*Task requirements*: Copy out exactly the lines spanning the line with "flere språk enn i dag" to the line with "然后给自己简陋的设想了一下", inclusive, from the data underneath, with no pictures.

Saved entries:
********

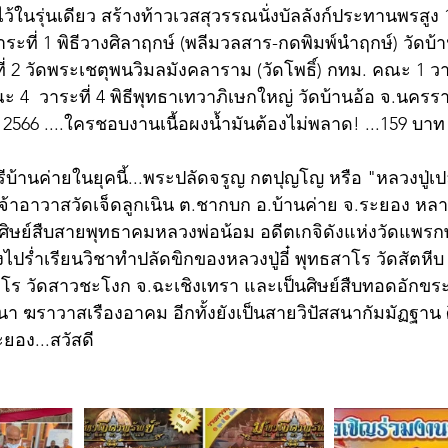
ในรุ่นเดียว สร้างท้าวเวสสุวรรณนั่งบัลลังก์ประทานพรสูง 1
ะที่ 1 พิธีวางศิลาฤกษ์ (พลีมวลสาร-กดพิมพ์นำฤกษ์) วัดบ้า
 2 วัดพระเชตุพนวิมลมังคลาราม (วัดโพธิ์) กทม. คณะ 1 วาระ
  วาระที่ 4 พิธีพุทธาเทวาภิเษกใหญ่ วัดบ้านอ้อ จ.นครราช
 2566 ....ใครชอบงานเนื้อผงน้ำมันต้องไม่พลาด! ...159 บาท 
รีบ้านค่ายในยุคนี้...พระปลัดจรูญ กตปุญโญ หรือ "หลวงปู่
 เจ้าอาวาสวัดเจ็ดลูกเนิน ต.ชากบก อ.บ้านค่าย จ.ระยอง 
 เป็นศิษย์สืบสายพุทธาคมหลวงพ่อน้อม อดีตเกจิดังแห่งวัดแพร
ไปร่ำเรียนวิชาทำปลัดขิกของหลวงปู่อี๋ พุทธสาโร วัดสัตหีบ
โร วัดสาวชะโงก จ.ฉะเชิงเทรา และเป็นศิษย์สืบทอดอักขร
านา ฆราวาสเรืองอาคม อีกทั้งยังเป็นสายวิปัสสนากัมมัฏฐาน
ะยอง...สวัสดี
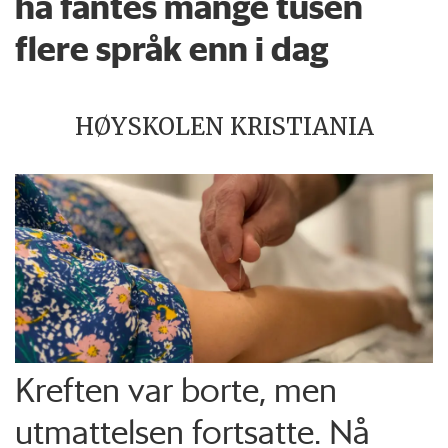
ha fantes mange tusen
flere språk enn i dag
HØYSKOLEN KRISTIANIA
Kreften var borte, men
utmattelsen fortsatte. Nå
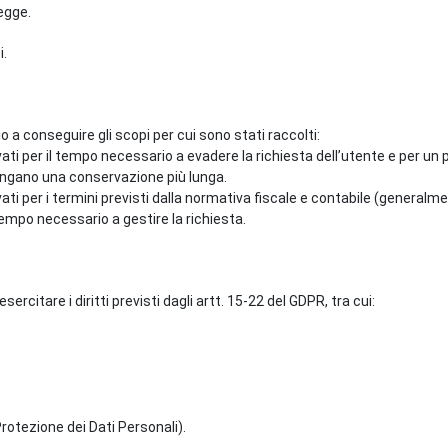
legge.
i.
 a conseguire gli scopi per cui sono stati raccolti:
ti per il tempo necessario a evadere la richiesta dell’utente e per un pe
pongano una conservazione più lunga.
vati per i termini previsti dalla normativa fiscale e contabile (generalme
 tempo necessario a gestire la richiesta.
sercitare i diritti previsti dagli artt. 15-22 del GDPR, tra cui:
Protezione dei Dati Personali).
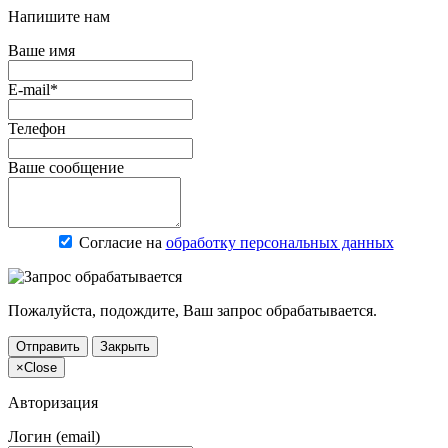
Напишите нам
Ваше имя
E-mail*
Телефон
Ваше сообщение
Согласие на
обработку персональных данных
Пожалуйста, подождите, Ваш запрос обрабатывается.
Отправить
Закрыть
×
Close
Авторизация
Логин (email)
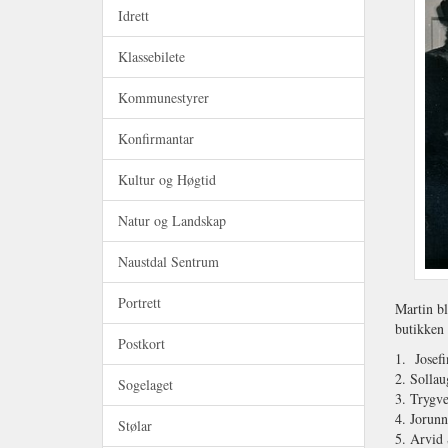
Idrett
Klassebilete
Kommunestyrer
Konfirmantar
Kultur og Høgtid
Natur og Landskap
Naustdal Sentrum
Portrett
Martin bl
butikken 
Postkort
1.
Josefi
2. Sollau
Sogelaget
3. Trygve
4. Jorun
Stølar
5. Arvid 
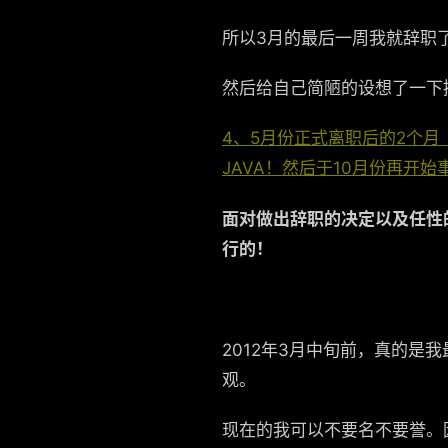
所以3月的最后一周我就辞职
然后给自己简陋的设想了一下
4、5月份正式离职后的2个月
JAVA！然后于10月份再开始
面对做出辞职的决定以及任性
行的！
2012年3月中旬前，真的
观。
现在的我可以不要名不要誉。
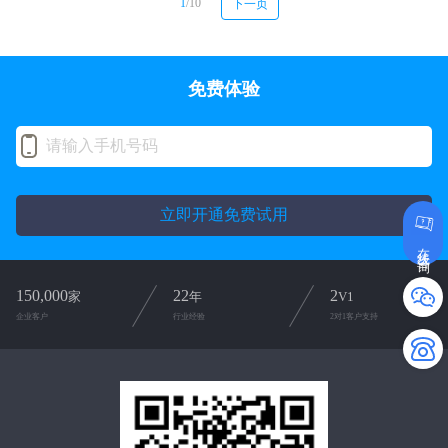
1
/10
下一页
免费体验
立即开通免费试用
在线咨询
150,000
22
2
家
年
V1
企业客户
行业经验
2对1客户支持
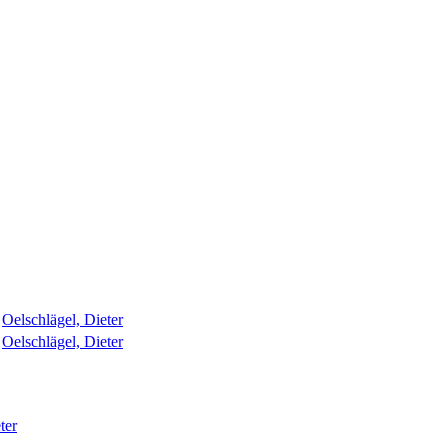
Oelschlägel, Dieter
Oelschlägel, Dieter
ter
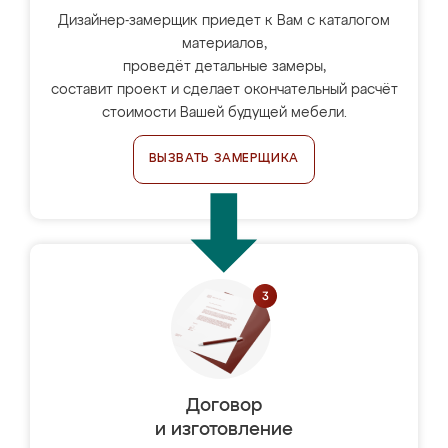
Дизайнер-замерщик приедет к Вам с каталогом
материалов,
проведёт детальные замеры,
составит проект и сделает окончательный расчёт
стоимости Вашей будущей мебели.
ВЫЗВАТЬ ЗАМЕРЩИКА
Договор
и изготовление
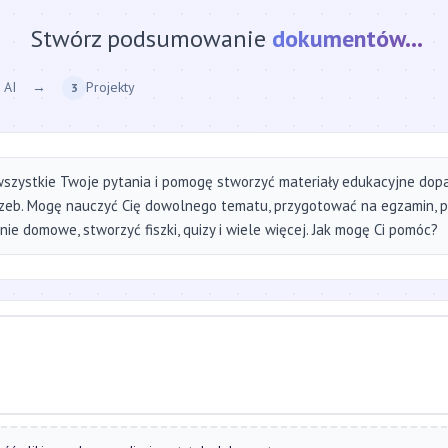
Stwórz podsumowanie
strony internetow
 AI
→
Projekty
3
szystkie Twoje pytania i pomogę stworzyć materiały edukacyjne do
zeb. Mogę nauczyć Cię dowolnego tematu, przygotować na egzamin, 
ie domowe, stworzyć fiszki, quizy i wiele więcej. Jak mogę Ci pomóc?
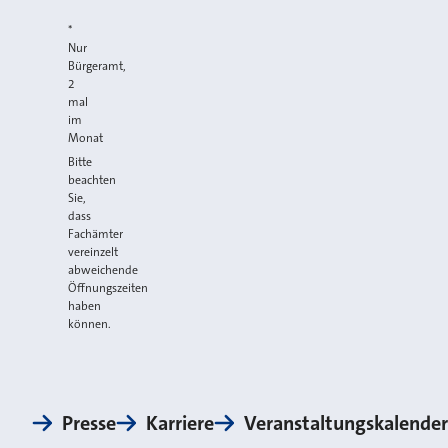
*
Nur
Bürgeramt,
2
mal
im
Monat
Bitte
beachten
Sie,
dass
Fachämter
vereinzelt
abweichende
Öffnungszeiten
haben
können.
Presse
Karriere
Veranstaltungskalender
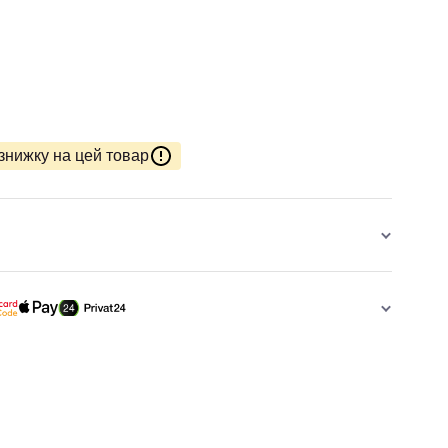
знижку на цей товар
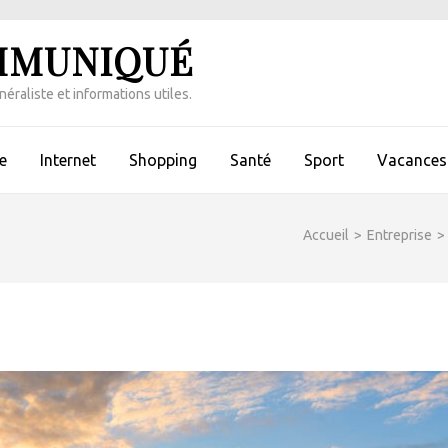
MMUNIQUÉ
éraliste et informations utiles.
e
Internet
Shopping
Santé
Sport
Vacances 
Accueil
>
Entreprise
>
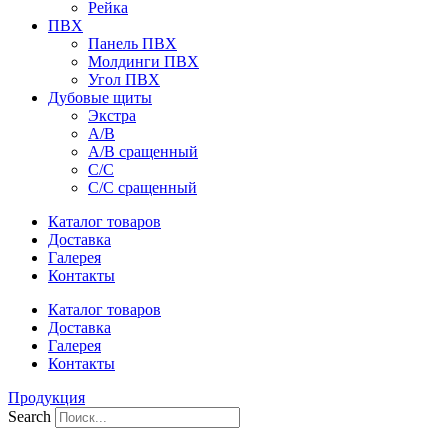
Рейка
ПВХ
Панель ПВХ
Молдинги ПВХ
Угол ПВХ
Дубовые щиты
Экстра
А/В
А/В сращенный
С/С
С/С сращенный
Каталог товаров
Доставка
Галерея
Контакты
Каталог товаров
Доставка
Галерея
Контакты
Продукция
Search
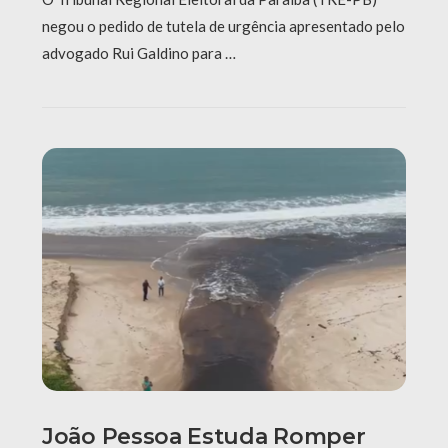
negou o pedido de tutela de urgência apresentado pelo
advogado Rui Galdino para …
João Pessoa Estuda Romper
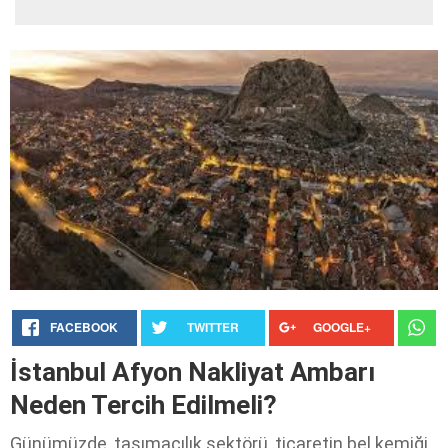
FACEBOOK
TWITTER
GOOGLE+
İstanbul Afyon Nakliyat Ambarı
Neden Tercih Edilmeli?
Günümüzde, taşımacılık sektörü, ticaretin bel kemiği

********

*Task answer*:
flere språk enn i dag
HØYSKOLEN KRISTIANIA
Kreften var borte, men
utmattelsen fortsatte. Nå
legge.
i.
 a conseguire gli scopi per cui sono stati raccolti:
ti per il tempo necessario a evadere la richiesta dell’utente e per un pe
pongano una conservazione più lunga.
vati per i termini previsti dalla normativa fiscale e contabile (generalme
 tempo necessario a gestire la richiesta.
sercitare i diritti previsti dagli artt. 15-22 del GDPR, tra cui:
Protezione dei Dati Personali).
Напишите нам
Ваше имя
E-mail*
Телефон
Ваше сообщение
Согласие на
обработку персональных данных
Пожалуйста, подождите, Ваш запрос обрабатывается.
Отправить
Закрыть
×
Close
Авторизация
Логин (email)
Idrett
Klassebilete
Kommunestyrer
Konfirmantar
Kultur og Høgtid
Natur og Landskap
Naustdal Sentrum
Portrett
Martin bl
butikken 
Postkort
1.
Josefi
2. Sollau
Sogelaget
3. Trygve
4. Jorun
Stølar
5. Arvid 
所以3月的最后一周我就辞职
然后给自己简陋的设想了一下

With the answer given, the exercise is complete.